▸ AIM OF THE EXERCISE: Go over the lines below, and when one contains the word "alias", copy it.

▸ DATA SUPPLIED:
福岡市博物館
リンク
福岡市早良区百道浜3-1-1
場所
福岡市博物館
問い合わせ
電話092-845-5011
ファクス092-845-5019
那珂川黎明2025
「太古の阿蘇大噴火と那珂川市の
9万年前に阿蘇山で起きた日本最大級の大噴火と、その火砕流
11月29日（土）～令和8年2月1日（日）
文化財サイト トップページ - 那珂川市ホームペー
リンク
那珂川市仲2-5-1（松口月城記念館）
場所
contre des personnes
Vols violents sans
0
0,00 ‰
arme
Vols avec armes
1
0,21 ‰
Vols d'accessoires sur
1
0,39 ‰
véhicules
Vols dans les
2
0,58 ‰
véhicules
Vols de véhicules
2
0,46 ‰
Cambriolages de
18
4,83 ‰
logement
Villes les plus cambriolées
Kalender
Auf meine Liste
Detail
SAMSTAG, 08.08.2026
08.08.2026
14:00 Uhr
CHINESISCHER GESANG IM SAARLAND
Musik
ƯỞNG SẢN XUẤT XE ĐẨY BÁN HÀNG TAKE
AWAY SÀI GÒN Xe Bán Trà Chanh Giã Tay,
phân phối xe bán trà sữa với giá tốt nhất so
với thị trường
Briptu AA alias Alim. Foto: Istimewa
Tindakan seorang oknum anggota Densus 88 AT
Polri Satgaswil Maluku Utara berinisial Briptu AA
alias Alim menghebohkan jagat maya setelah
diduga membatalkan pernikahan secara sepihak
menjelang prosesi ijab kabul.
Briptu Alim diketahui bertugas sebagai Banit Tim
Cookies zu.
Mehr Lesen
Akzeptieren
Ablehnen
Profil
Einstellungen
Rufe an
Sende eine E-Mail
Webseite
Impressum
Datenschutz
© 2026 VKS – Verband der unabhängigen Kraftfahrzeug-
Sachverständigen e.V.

▸ SOLUTION TO THE EXERCISE:
Briptu AA alias Alim. Foto: Istimewa
alias Alim menghebohkan jagat maya setelah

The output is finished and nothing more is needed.